Amour impossible, c'est dit – mais amour vif et partagé, et qui, même s'il n'est pas « consommé », n'en donne pas moins des moments beaux et forts : les après-midis passés ensemble dans la maison d'Auteuil ; la visite de Frédéric quelques mois plus tard, quand Mme Arnoux lui explique pourquoi elle n'a pas honoré leur rendez-vous… Madame Bovary n'avait jamais pu que fantasmer la grande histoire d'amour – son drame est de n'avoir jamais trouvé homme avec qui vivre ce qu'elle avait lu dans la littérature romantique. Au contraire, Frédéric Moreau et Mme Arnoux ont une véritable histoire d'amour, fût-ce inaboutie, imparfaite, pathétique à certains égards… Malgré la médiocrité de l'époque et leurs propres faiblesses, leur histoire n'en est pas moins empreinte de beauté, d'un certain romantisme… Flaubert honore-t-il là ses propres amours restées platoniques ? Quoi qu'il en soit, l'amour de Frédéric et Mme Arnoux résiste aux ironies de l'auteur (façon de préserver son roman de toute mièvrerie ?) – et même à la dernière de toutes : comment croire Frédéric quand il affirme, en fin de roman, ému par ses souvenirs avec Deslauriers chez la Turque, « c'est là ce que nous avons eu de meilleur » ? de toute évidence, à la lumière des 400 pages qui précédent, le grand souvenir de sa vie n'est pas la Turque, mais bien Mme Arnoux !
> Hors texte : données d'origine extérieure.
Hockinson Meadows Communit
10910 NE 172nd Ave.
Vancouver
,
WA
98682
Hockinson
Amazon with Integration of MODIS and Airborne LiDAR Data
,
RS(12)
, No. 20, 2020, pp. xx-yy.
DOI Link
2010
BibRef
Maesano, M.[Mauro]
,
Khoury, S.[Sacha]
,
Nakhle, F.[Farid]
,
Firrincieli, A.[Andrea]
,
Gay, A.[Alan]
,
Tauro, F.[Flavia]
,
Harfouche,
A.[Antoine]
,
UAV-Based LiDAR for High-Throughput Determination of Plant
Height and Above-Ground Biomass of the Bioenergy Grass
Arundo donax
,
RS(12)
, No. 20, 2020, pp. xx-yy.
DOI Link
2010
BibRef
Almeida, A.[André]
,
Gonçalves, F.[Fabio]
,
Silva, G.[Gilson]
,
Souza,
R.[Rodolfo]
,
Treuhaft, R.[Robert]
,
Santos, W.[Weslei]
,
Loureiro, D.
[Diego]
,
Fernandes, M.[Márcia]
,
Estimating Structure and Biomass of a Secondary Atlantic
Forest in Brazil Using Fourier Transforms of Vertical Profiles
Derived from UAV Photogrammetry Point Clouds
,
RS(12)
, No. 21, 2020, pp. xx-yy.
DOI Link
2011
Enfin, ce n'est pas faire justice à ce roman que de n'en retenir que l'histoire de Frédéric et Mme Arnoux. D'abord L'Education sentimentale est un roman d'apprentissage, mais d'un apprentissage qui n'est pas seulement sentimental : Frédéric est un jeune homme qui se cherche en général, il cherche sa voie, il cherche sa vie… Ses histoires avec Rosanette ou Mme Dambreuse ne sont pas seulement des « amours secondaires » (cf son amour léger et badin pour l'une, son amour admiratif pour la personnalité de l'autre) ; elles sont des moments où, comme s'empoignant lui-même, Frédéric se met en recherche d'autres vies possibles : pourrait-il avoir (avec Rosanette) une vie hédoniste et frivole qui s'assumerait… ou au contraire (avec Mme Dambreuse) une vie affairée, noblement remplie de politique de haut vol ?
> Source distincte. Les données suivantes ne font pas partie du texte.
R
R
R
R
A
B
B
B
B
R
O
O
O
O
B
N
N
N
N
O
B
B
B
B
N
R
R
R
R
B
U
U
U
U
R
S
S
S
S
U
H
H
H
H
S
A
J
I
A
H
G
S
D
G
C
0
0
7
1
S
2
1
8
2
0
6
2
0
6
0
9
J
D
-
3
Mais L'Education sentimentale est encore et surtout, au-delà même du roman d'apprentissage, une fresque historique et sociale, doublée d'une galerie de portraits – qui conte l'histoire de ses personnages sur un temps long, les fait se croiser et se recroiser dans des contextes et des rôles différents… Flaubert est ainsi le premier à décliner cette ambition qui sera ensuite reprise par bien des romanciers, jamais peut-être avec autant d'art : faire le roman d'une génération.